Abstract

A growing body of literature, both case reports and surveys, links dissociative symptoms and disorders to childhood experiences of severe abuse. Several surveys (Bliss, 1980, 1984; Braun & Sachs, 1985; Kluft, 1984a; Putnam, Gurof, Silberman, Barbar, & Post, 1986) report that 97% of patients with multiple personality disorder (MPD; also known as dissociative identity disorder, or DID, since the publication of the Diagnostic and Statistical Manual of Mental Disorders, Fourth Edition [DSMIV; American Psychiatric Association, 1994]) report some history of abuse during childhood. Since the early 1980s, the hypothesis that this high frequency of prior abuse is somehow intrinsically related to the development of dissociative symptoms has become central to theory and research in the field.
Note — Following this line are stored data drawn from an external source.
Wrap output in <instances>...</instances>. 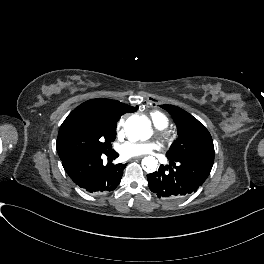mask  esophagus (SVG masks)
Here are the masks:
<instances>
[{
    "instance_id": "1",
    "label": "esophagus",
    "mask_w": 264,
    "mask_h": 264,
    "mask_svg": "<svg viewBox=\"0 0 264 264\" xmlns=\"http://www.w3.org/2000/svg\"><path fill=\"white\" fill-rule=\"evenodd\" d=\"M140 157H134L133 160L138 161Z\"/></svg>"
}]
</instances>
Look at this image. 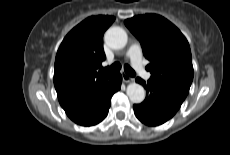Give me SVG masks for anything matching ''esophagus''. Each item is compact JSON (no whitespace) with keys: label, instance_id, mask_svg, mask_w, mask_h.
<instances>
[{"label":"esophagus","instance_id":"34e87169","mask_svg":"<svg viewBox=\"0 0 230 155\" xmlns=\"http://www.w3.org/2000/svg\"><path fill=\"white\" fill-rule=\"evenodd\" d=\"M122 78H123V81L125 83H130V82H133L134 81V78L128 76L127 74L125 73H122Z\"/></svg>","mask_w":230,"mask_h":155}]
</instances>
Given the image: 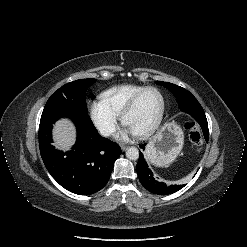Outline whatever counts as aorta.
<instances>
[{"instance_id":"762f6f07","label":"aorta","mask_w":247,"mask_h":247,"mask_svg":"<svg viewBox=\"0 0 247 247\" xmlns=\"http://www.w3.org/2000/svg\"><path fill=\"white\" fill-rule=\"evenodd\" d=\"M126 157L130 160H137L139 158V150L136 147H130L126 151Z\"/></svg>"}]
</instances>
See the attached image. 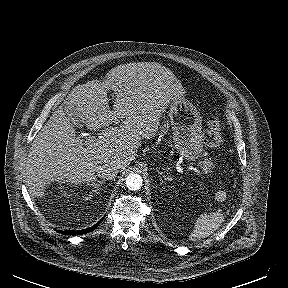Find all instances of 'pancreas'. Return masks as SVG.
I'll return each mask as SVG.
<instances>
[{
  "mask_svg": "<svg viewBox=\"0 0 288 288\" xmlns=\"http://www.w3.org/2000/svg\"><path fill=\"white\" fill-rule=\"evenodd\" d=\"M201 168L204 170L210 171L211 169L214 168V164L211 162L210 158H205L204 160L199 162Z\"/></svg>",
  "mask_w": 288,
  "mask_h": 288,
  "instance_id": "pancreas-1",
  "label": "pancreas"
}]
</instances>
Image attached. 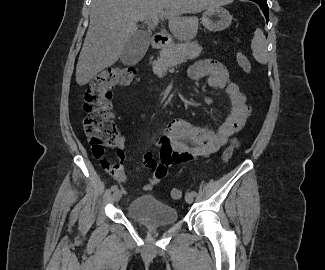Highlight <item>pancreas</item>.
Instances as JSON below:
<instances>
[{"mask_svg": "<svg viewBox=\"0 0 325 270\" xmlns=\"http://www.w3.org/2000/svg\"><path fill=\"white\" fill-rule=\"evenodd\" d=\"M202 51L197 42L186 41L181 44H171L160 51L159 58L153 63V72L159 77L167 72L168 68L197 58Z\"/></svg>", "mask_w": 325, "mask_h": 270, "instance_id": "cf45deb5", "label": "pancreas"}]
</instances>
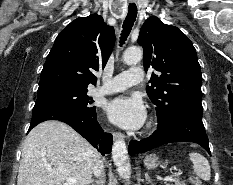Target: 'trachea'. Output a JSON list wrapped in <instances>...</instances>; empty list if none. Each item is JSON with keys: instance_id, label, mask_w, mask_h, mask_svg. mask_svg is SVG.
Segmentation results:
<instances>
[{"instance_id": "3493384b", "label": "trachea", "mask_w": 233, "mask_h": 185, "mask_svg": "<svg viewBox=\"0 0 233 185\" xmlns=\"http://www.w3.org/2000/svg\"><path fill=\"white\" fill-rule=\"evenodd\" d=\"M136 17H137V7L135 4H129V10H128V14L124 20V23H123V31H122V34H121V40H120V43L121 44H124V41L126 40V38L128 37L133 25H134V22L136 20Z\"/></svg>"}]
</instances>
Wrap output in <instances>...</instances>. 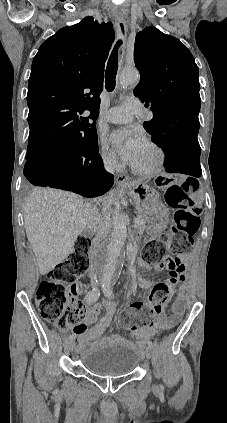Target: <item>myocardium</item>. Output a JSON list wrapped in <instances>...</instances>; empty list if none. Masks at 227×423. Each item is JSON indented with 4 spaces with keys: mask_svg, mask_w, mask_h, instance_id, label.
Here are the masks:
<instances>
[{
    "mask_svg": "<svg viewBox=\"0 0 227 423\" xmlns=\"http://www.w3.org/2000/svg\"><path fill=\"white\" fill-rule=\"evenodd\" d=\"M145 144L152 147L155 150L156 156H157L156 161L151 167L146 169H141V168L132 166L131 167L132 171L141 176L156 175L163 171L165 164L167 162V153L164 147L153 139L146 140Z\"/></svg>",
    "mask_w": 227,
    "mask_h": 423,
    "instance_id": "myocardium-1",
    "label": "myocardium"
}]
</instances>
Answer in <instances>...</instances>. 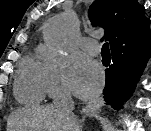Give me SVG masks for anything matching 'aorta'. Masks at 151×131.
Listing matches in <instances>:
<instances>
[{
    "instance_id": "762f6f07",
    "label": "aorta",
    "mask_w": 151,
    "mask_h": 131,
    "mask_svg": "<svg viewBox=\"0 0 151 131\" xmlns=\"http://www.w3.org/2000/svg\"><path fill=\"white\" fill-rule=\"evenodd\" d=\"M73 26L74 18L72 15L53 20L46 27L45 38L52 46L60 48L65 43L67 35Z\"/></svg>"
}]
</instances>
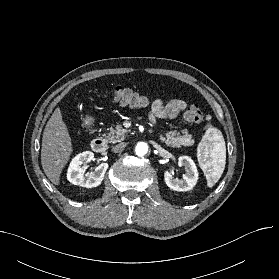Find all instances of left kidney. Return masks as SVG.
I'll return each instance as SVG.
<instances>
[{"label":"left kidney","instance_id":"5707ae66","mask_svg":"<svg viewBox=\"0 0 279 279\" xmlns=\"http://www.w3.org/2000/svg\"><path fill=\"white\" fill-rule=\"evenodd\" d=\"M180 166H184L186 174L183 175L182 179H176L168 171L164 173V180L166 185L174 191H190L196 185L198 180V171L194 161L188 156H180L178 158Z\"/></svg>","mask_w":279,"mask_h":279}]
</instances>
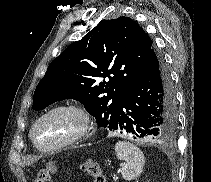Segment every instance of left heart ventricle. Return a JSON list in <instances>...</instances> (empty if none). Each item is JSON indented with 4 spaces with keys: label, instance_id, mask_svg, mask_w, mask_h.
Segmentation results:
<instances>
[{
    "label": "left heart ventricle",
    "instance_id": "obj_1",
    "mask_svg": "<svg viewBox=\"0 0 211 182\" xmlns=\"http://www.w3.org/2000/svg\"><path fill=\"white\" fill-rule=\"evenodd\" d=\"M80 126L81 119L74 112H55L39 123L35 130V138L40 145L50 146L75 134Z\"/></svg>",
    "mask_w": 211,
    "mask_h": 182
}]
</instances>
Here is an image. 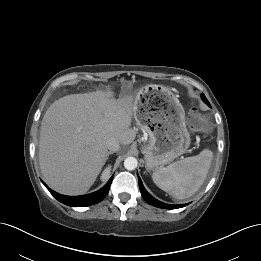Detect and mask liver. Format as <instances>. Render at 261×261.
Returning a JSON list of instances; mask_svg holds the SVG:
<instances>
[{
  "mask_svg": "<svg viewBox=\"0 0 261 261\" xmlns=\"http://www.w3.org/2000/svg\"><path fill=\"white\" fill-rule=\"evenodd\" d=\"M110 97L109 91L71 94L47 109L41 122L39 163L53 190L66 195L86 193L107 160L106 140L114 137L122 145L134 141L133 98Z\"/></svg>",
  "mask_w": 261,
  "mask_h": 261,
  "instance_id": "1",
  "label": "liver"
}]
</instances>
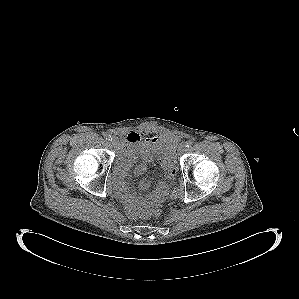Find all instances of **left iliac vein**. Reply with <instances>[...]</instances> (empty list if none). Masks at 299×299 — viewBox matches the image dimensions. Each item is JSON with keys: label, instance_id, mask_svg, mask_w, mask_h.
Here are the masks:
<instances>
[{"label": "left iliac vein", "instance_id": "left-iliac-vein-1", "mask_svg": "<svg viewBox=\"0 0 299 299\" xmlns=\"http://www.w3.org/2000/svg\"><path fill=\"white\" fill-rule=\"evenodd\" d=\"M186 150H187L186 143H181V144L179 145V149H178L179 154L184 153Z\"/></svg>", "mask_w": 299, "mask_h": 299}]
</instances>
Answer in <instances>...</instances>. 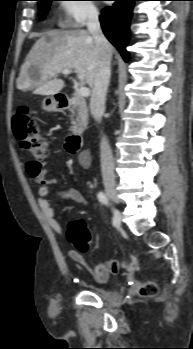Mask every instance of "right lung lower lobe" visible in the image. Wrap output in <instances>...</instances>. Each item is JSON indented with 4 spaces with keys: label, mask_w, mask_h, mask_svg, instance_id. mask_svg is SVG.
<instances>
[{
    "label": "right lung lower lobe",
    "mask_w": 193,
    "mask_h": 349,
    "mask_svg": "<svg viewBox=\"0 0 193 349\" xmlns=\"http://www.w3.org/2000/svg\"><path fill=\"white\" fill-rule=\"evenodd\" d=\"M135 1L137 0H115L113 6L104 8L100 15L104 34L126 61L129 54L125 47L128 43L129 24Z\"/></svg>",
    "instance_id": "1"
}]
</instances>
The present chapter analyzes in detail this proposed etiologic association between childhood abuse and MPD. We review case histories and case surveys in which adults and children describe sadistically assaultive and soul-murdering childhood environments and the depersonalization phenomena and fantasy absorption that took place during moments when this environment became overwhelming. We examine the problem of corroborating histories of child abuse, which remains a major objection to the hypothesis. We also review similarities between dissociative disorder patients and other child abuse survivors. Similarities in family characteristics, victim symptoms, and community response indicate that dissociative disorder patients may represent some of the more severely abused and severely symptomatic of a continuum of survivors of child abuse (Braun, 1990). Both abuse and dissociation were denied by professionals in the first half of the twentieth century, probably as part of the same historical process (Goodwin, 1985b). Comprehensive biopsychosocial understanding of these disorders requires integration of the child abuse hypothesis with data about genetics, physiology, psychology, comorbidity, and natural history, including treatment responses in patients who dissociate.